Words take their meaning from context. It’s the valences of America – the words and ideas that the speaker connects it to – that convey the message.  “American carnage,” for example, was a phrase that grabbed the attention of many people. But it was just a variation of disaster, the term Trump preferred during the campaign. Carnage is more graphic, but it carries no special overtones. “America first” does.



This was not one of Trump’s off-the-cuff remarks said with little reflection. Trump even repeated the phrase. 
From this day forward, it’s going to be only
America first, America first.
Trump’s writers, possibly Trump too, worked carefully on the speech. They must have known that after Germany invaded Poland in 1939, “America first” became the watchword of those who did not want the US to join European nations in the war against Hitler.* So just in case anybody hadn’t already gotten the idea, Trump is saying that the US will not intervene in Europe if some strongman marches into neighboring countries to seize today’s version of the Sudetenland or Poland.

Putin probably loved this speech. Estonians, not so much.

“America First” was revived in recent years. It was similarly isolationist and similarly anti-Semitic – the most prominent member of the 1940 committee was Charles Lindbergh – and, no surprise, pro-Trump.


The other unusual word in the cloud is back. This echoes Trump’s campaign theme that he will return the US to some glorious past, mostly by restoring industrial jobs for men. (See this post of two weeks ago.)
We will bring back our jobs. We will bring back our borders. We will bring back our wealth. And we will bring back our dreams.
This economic nostalgia often combines with a social and moral nostalgia  – a longing for a time when norms, society, and identities were stable and predictable. As Archie Bunker sang each week at the “All in the Family” theme song “Those Were the Days,”                                       
And you knew who you were then.
Goils were goils, and men were men.
Back also echoes the “Take our country back” meme so popular among conservatives for these last eight years.  (See “Repo Men.”)

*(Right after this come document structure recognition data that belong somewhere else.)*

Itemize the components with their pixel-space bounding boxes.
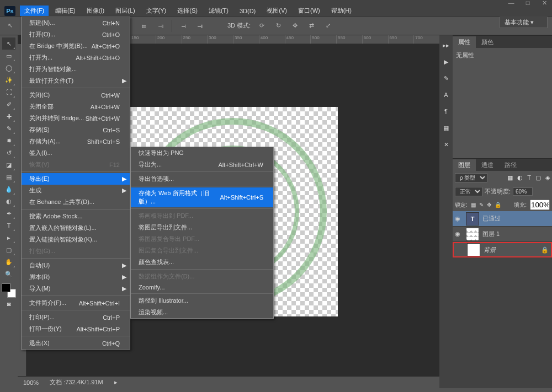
filter-adjust-icon[interactable]: ◐ bbox=[517, 174, 523, 181]
path-selection-tool[interactable]: ▸ bbox=[2, 232, 15, 244]
workspace-switcher[interactable]: 基本功能 ▾ bbox=[500, 17, 548, 28]
swatches-panel-icon[interactable]: ▦ bbox=[442, 123, 450, 132]
visibility-toggle[interactable]: ◉ bbox=[455, 230, 463, 238]
file-menu-item[interactable]: 导入(M)▶ bbox=[22, 283, 130, 294]
menu-edit[interactable]: 编辑(E) bbox=[51, 6, 80, 16]
tab-paths[interactable]: 路径 bbox=[499, 159, 522, 171]
file-menu-item[interactable]: 关闭(C)Ctrl+W bbox=[22, 89, 130, 101]
menu-window[interactable]: 窗口(W) bbox=[294, 6, 325, 16]
menu-file[interactable]: 文件(F) bbox=[20, 6, 49, 16]
filter-type-icon[interactable]: T bbox=[527, 174, 531, 181]
file-menu-item[interactable]: 打印一份(Y)Alt+Shift+Ctrl+P bbox=[22, 323, 130, 335]
menu-filter[interactable]: 滤镜(T) bbox=[204, 6, 233, 16]
menu-view[interactable]: 视图(V) bbox=[262, 6, 291, 16]
file-menu-item[interactable]: 置入嵌入的智能对象(L)... bbox=[22, 222, 130, 234]
eyedropper-tool[interactable]: ✐ bbox=[2, 98, 15, 110]
minimize-button[interactable]: — bbox=[508, 0, 514, 6]
distribute-v-icon[interactable]: ⫥ bbox=[194, 20, 205, 31]
hand-tool[interactable]: ✋ bbox=[2, 256, 15, 268]
file-menu-item[interactable]: 存储为(A)...Shift+Ctrl+S bbox=[22, 136, 130, 147]
export-submenu-item[interactable]: 存储为 Web 所用格式（旧版）...Alt+Shift+Ctrl+S bbox=[131, 187, 273, 207]
file-menu-item[interactable]: 存储(S)Ctrl+S bbox=[22, 124, 130, 136]
menu-help[interactable]: 帮助(H) bbox=[327, 6, 356, 16]
file-menu-item[interactable]: 最近打开文件(T)▶ bbox=[22, 75, 130, 87]
filter-smart-icon[interactable]: ◈ bbox=[545, 174, 550, 181]
export-submenu-item[interactable]: 快速导出为 PNG bbox=[131, 147, 273, 159]
move-tool[interactable]: ↖ bbox=[2, 37, 15, 50]
export-submenu-item[interactable]: 渲染视频... bbox=[131, 307, 273, 318]
layer-name[interactable]: 背景 bbox=[484, 246, 496, 254]
menu-image[interactable]: 图像(I) bbox=[82, 6, 109, 16]
layer-kind-filter[interactable]: ρ 类型 bbox=[455, 173, 487, 182]
layer-thumbnail[interactable]: T bbox=[466, 212, 479, 225]
pan-3d-icon[interactable]: ✥ bbox=[289, 20, 300, 31]
slide-3d-icon[interactable]: ⇄ bbox=[306, 20, 317, 31]
crop-tool[interactable]: ⛶ bbox=[2, 86, 15, 98]
layer-thumbnail[interactable] bbox=[467, 243, 480, 256]
file-menu-item[interactable]: 打开为...Alt+Shift+Ctrl+O bbox=[22, 52, 130, 63]
align-middle-icon[interactable]: ⫢ bbox=[139, 20, 150, 31]
layer-row-background[interactable]: 背景 🔒 bbox=[453, 242, 552, 257]
file-menu-item[interactable]: 签入(I)... bbox=[22, 147, 130, 159]
character-panel-icon[interactable]: A bbox=[442, 90, 450, 99]
opacity-input[interactable] bbox=[513, 187, 533, 196]
brushes-panel-icon[interactable]: ✎ bbox=[442, 74, 450, 83]
file-menu-item[interactable]: 文件简介(F)...Alt+Shift+Ctrl+I bbox=[22, 297, 130, 309]
distribute-h-icon[interactable]: ⫤ bbox=[178, 20, 189, 31]
file-menu-item[interactable]: 打开为智能对象... bbox=[22, 63, 130, 75]
file-menu-item[interactable]: 关闭全部Alt+Ctrl+W bbox=[22, 101, 130, 112]
quick-mask-toggle[interactable]: ◙ bbox=[2, 298, 15, 310]
close-button[interactable]: ✕ bbox=[541, 0, 548, 6]
lock-all-icon[interactable]: 🔒 bbox=[495, 202, 501, 208]
file-menu-item[interactable]: 自动(U)▶ bbox=[22, 260, 130, 271]
maximize-button[interactable]: □ bbox=[524, 0, 531, 6]
history-panel-icon[interactable]: ▸▸ bbox=[442, 41, 450, 50]
filter-shape-icon[interactable]: ▢ bbox=[535, 174, 541, 181]
layer-row[interactable]: ◉ T 已通过 bbox=[453, 211, 552, 227]
lasso-tool[interactable]: ◯ bbox=[2, 62, 15, 74]
actions-panel-icon[interactable]: ▶ bbox=[442, 57, 450, 66]
roll-3d-icon[interactable]: ↻ bbox=[273, 20, 284, 31]
file-menu-item[interactable]: 脚本(R)▶ bbox=[22, 271, 130, 283]
zoom-level[interactable]: 100% bbox=[23, 379, 39, 386]
menu-select[interactable]: 选择(S) bbox=[173, 6, 202, 16]
orbit-3d-icon[interactable]: ⟳ bbox=[256, 20, 267, 31]
file-menu-item[interactable]: 关闭并转到 Bridge...Shift+Ctrl+W bbox=[22, 112, 130, 124]
layer-thumbnail[interactable] bbox=[466, 228, 479, 241]
gradient-tool[interactable]: ▤ bbox=[2, 171, 15, 183]
zoom-tool[interactable]: 🔍 bbox=[2, 268, 15, 280]
menu-type[interactable]: 文字(Y) bbox=[142, 6, 171, 16]
file-menu-item[interactable]: 退出(X)Ctrl+Q bbox=[22, 337, 130, 349]
dodge-tool[interactable]: ◐ bbox=[2, 195, 15, 207]
eraser-tool[interactable]: ◪ bbox=[2, 159, 15, 171]
foreground-color-swatch[interactable] bbox=[2, 283, 10, 292]
file-menu-item[interactable]: 在 Bridge 中浏览(B)...Alt+Ctrl+O bbox=[22, 40, 130, 52]
lock-transparency-icon[interactable]: ▦ bbox=[471, 202, 476, 208]
tab-layers[interactable]: 图层 bbox=[453, 159, 476, 171]
scale-3d-icon[interactable]: ⤢ bbox=[322, 20, 333, 31]
filter-pixel-icon[interactable]: ▦ bbox=[507, 174, 513, 181]
lock-position-icon[interactable]: ✥ bbox=[487, 202, 491, 208]
rectangle-tool[interactable]: ▢ bbox=[2, 244, 15, 256]
pen-tool[interactable]: ✒ bbox=[2, 207, 15, 219]
visibility-toggle[interactable]: ◉ bbox=[455, 215, 463, 222]
file-menu-item[interactable]: 打印(P)...Ctrl+P bbox=[22, 312, 130, 323]
type-tool[interactable]: T bbox=[2, 219, 15, 232]
blend-mode-select[interactable]: 正常 bbox=[455, 187, 482, 196]
magic-wand-tool[interactable]: ✨ bbox=[2, 74, 15, 86]
export-submenu-item[interactable]: 导出为...Alt+Shift+Ctrl+W bbox=[131, 159, 273, 170]
history-brush-tool[interactable]: ↺ bbox=[2, 147, 15, 159]
file-menu-item[interactable]: 导出(E)▶ bbox=[22, 173, 130, 185]
align-bottom-icon[interactable]: ⫣ bbox=[155, 20, 166, 31]
marquee-tool[interactable]: ▭ bbox=[2, 50, 15, 62]
doc-size-arrow[interactable]: ▸ bbox=[114, 379, 118, 386]
file-menu-item[interactable]: 打开(O)...Ctrl+O bbox=[22, 29, 130, 40]
layer-name[interactable]: 已通过 bbox=[482, 214, 501, 223]
brush-tool[interactable]: ✎ bbox=[2, 122, 15, 135]
file-menu-item[interactable]: 生成▶ bbox=[22, 185, 130, 196]
layer-name[interactable]: 图层 1 bbox=[482, 230, 500, 238]
close-panel-icon[interactable]: ✕ bbox=[442, 140, 450, 149]
tab-properties[interactable]: 属性 bbox=[453, 36, 476, 48]
export-submenu-item[interactable]: 导出首选项... bbox=[131, 173, 273, 185]
tab-channels[interactable]: 通道 bbox=[476, 159, 499, 171]
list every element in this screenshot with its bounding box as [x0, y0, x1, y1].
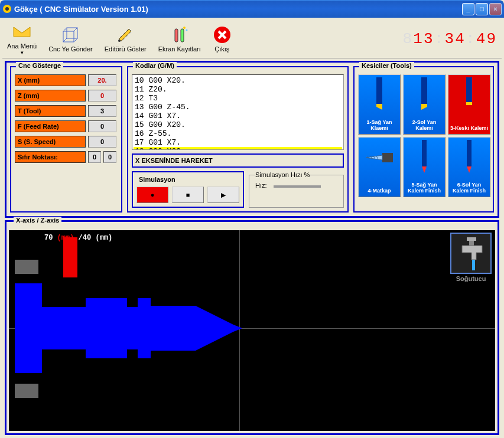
speed-title: Simulasyon Hızı % — [255, 171, 310, 178]
window-title: Gökçe ( CNC Simülator Version 1.01) — [14, 5, 462, 14]
svg-line-7 — [63, 38, 67, 42]
svg-rect-24 — [467, 237, 476, 241]
main-panel: Cnc Gösterge X (mm)20. Z (mm)0 T (Tool)3… — [5, 61, 499, 218]
close-circle-icon — [213, 25, 232, 44]
svg-rect-10 — [181, 29, 184, 42]
right-tool-icon — [365, 77, 394, 113]
coolant-label: Soğutucu — [456, 275, 486, 282]
show-editor-button[interactable]: Editörü Göster — [105, 25, 147, 53]
clock-display: 813 : 34 : 49 — [402, 30, 497, 48]
left-finish-tool-icon — [454, 140, 484, 175]
axes-panel: X-axis / Z-axis 70 (mm) /40 (mm) Soğutuc… — [5, 220, 499, 435]
minimize-button[interactable]: _ — [462, 3, 474, 15]
codes-panel: Kodlar (G/M) 10 G00 X20.11 Z20.12 T313 G… — [127, 66, 349, 213]
envelope-icon — [12, 22, 31, 41]
tool-2-button[interactable]: 2-Sol Yan Kalemi — [403, 74, 446, 135]
close-button[interactable]: × — [489, 3, 502, 15]
zero-x-value: 0 — [88, 151, 101, 163]
speed-value: 0 — [88, 136, 116, 148]
speed-label: Hız: — [255, 182, 267, 189]
svg-rect-22 — [15, 384, 38, 398]
maximize-button[interactable]: □ — [476, 3, 488, 15]
svg-rect-17 — [466, 102, 472, 105]
svg-point-12 — [186, 30, 187, 31]
exit-button[interactable]: Çıkış — [213, 25, 232, 53]
tool-5-button[interactable]: 5-Sağ Yan Kalem Finish — [403, 137, 446, 197]
app-icon — [2, 4, 12, 14]
coolant-button[interactable]: Soğutucu — [450, 233, 492, 282]
cnc-display-title: Cnc Gösterge — [16, 62, 63, 69]
cnc-display-panel: Cnc Gösterge X (mm)20. Z (mm)0 T (Tool)3… — [10, 66, 122, 213]
svg-rect-9 — [175, 29, 178, 42]
x-value: 20. — [88, 74, 116, 86]
svg-line-4 — [63, 28, 67, 31]
tool-value: 3 — [88, 105, 116, 117]
workpiece-graphic — [9, 230, 257, 431]
z-label: Z (mm) — [15, 90, 86, 102]
svg-rect-26 — [472, 260, 475, 270]
svg-point-1 — [5, 7, 9, 11]
faucet-icon — [451, 234, 490, 273]
sim-title: Simulasyon — [136, 176, 239, 183]
play-button[interactable]: ▶ — [207, 187, 239, 203]
toolbar: Ana Menü▾ Cnc Ye Gönder Editörü Göster E… — [2, 20, 502, 58]
speed-label: S (S. Speed) — [15, 136, 86, 148]
speed-slider[interactable] — [274, 185, 321, 188]
svg-rect-15 — [421, 77, 427, 104]
pencil-icon — [116, 25, 135, 44]
tool-6-button[interactable]: 6-Sol Yan Kalem Finish — [448, 137, 490, 197]
send-cnc-button[interactable]: Cnc Ye Gönder — [48, 25, 93, 53]
svg-rect-14 — [376, 77, 382, 104]
main-menu-button[interactable]: Ana Menü▾ — [7, 22, 37, 55]
z-value: 0 — [88, 90, 116, 102]
axis-status: X EKSENİNDE HAREKET — [132, 153, 344, 168]
svg-point-11 — [183, 27, 186, 29]
tools-title: Kesiciler (Tools) — [359, 62, 414, 69]
simulation-controls: Simulasyon ● ■ ▶ — [132, 171, 244, 208]
tools-panel: Kesiciler (Tools) 1-Sağ Yan Klaemi 2-Sol… — [353, 66, 494, 213]
chisel-tool-icon — [454, 77, 484, 113]
feed-value: 0 — [88, 120, 116, 132]
tool-1-button[interactable]: 1-Sağ Yan Klaemi — [358, 74, 401, 135]
drill-icon — [365, 140, 394, 175]
stop-button[interactable]: ■ — [172, 187, 204, 203]
svg-rect-16 — [466, 77, 472, 102]
tool-4-button[interactable]: 4-Matkap — [358, 137, 401, 197]
code-listbox[interactable]: 10 G00 X20.11 Z20.12 T313 G00 Z-45.14 G0… — [132, 74, 344, 150]
left-tool-icon — [409, 77, 439, 113]
tool-3-button[interactable]: 3-Keski Kalemi — [448, 74, 490, 135]
axes-title: X-axis / Z-axis — [14, 217, 61, 224]
codes-title: Kodlar (G/M) — [133, 62, 177, 69]
svg-line-6 — [74, 38, 77, 42]
test-tubes-icon — [170, 25, 189, 44]
svg-rect-20 — [467, 140, 472, 166]
svg-rect-18 — [382, 153, 393, 162]
svg-rect-19 — [422, 140, 427, 166]
simulation-viewport[interactable]: 70 (mm) /40 (mm) Soğutucu — [9, 230, 495, 431]
svg-rect-21 — [15, 260, 38, 274]
svg-point-8 — [118, 40, 121, 42]
svg-rect-25 — [469, 241, 474, 246]
svg-line-5 — [74, 28, 77, 31]
x-label: X (mm) — [15, 74, 86, 86]
zero-label: Sıfır Noktası: — [15, 151, 86, 163]
tool-label: T (Tool) — [15, 105, 86, 117]
wireframe-cube-icon — [61, 25, 80, 44]
zero-z-value: 0 — [103, 151, 116, 163]
right-finish-tool-icon — [409, 140, 439, 175]
feed-label: F (Feed Rate) — [15, 120, 86, 132]
record-button[interactable]: ● — [136, 187, 168, 203]
window-titlebar: Gökçe ( CNC Simülator Version 1.01) _ □ … — [0, 0, 504, 18]
screen-records-button[interactable]: Ekran Kayıtları — [158, 25, 201, 53]
speed-panel: Simulasyon Hızı % Hız: — [249, 171, 344, 208]
svg-rect-23 — [63, 237, 77, 277]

In sum, the word cloud shows, as many observers said, that the inaugural speech sounds very much like Trump’s campaign speeches. It has the same combative tone, and it runs on the same assumptions about American history: America used to be great, with abundant industrial jobs for men, few imported goods, and few documented immigrants, all of them documented. The world is a zero-sum game, and we were winning. Then They (liberals, globalists) took over the country. All aspects of American life became disasters. Foreign countries were beating us.  But now, I (Trump) will restore that glorious world.

Does this describe reality? Or is it, to use another term prominent in the word cloud, a dream?

1 comment:

  1. Thank you.
    By the way, I don't often react (I think I did once already), but I'm always very interested by your posts. Being European in Europe, your blog gives me keys to understand what's going on in your country - very important as it'll of course impact ours.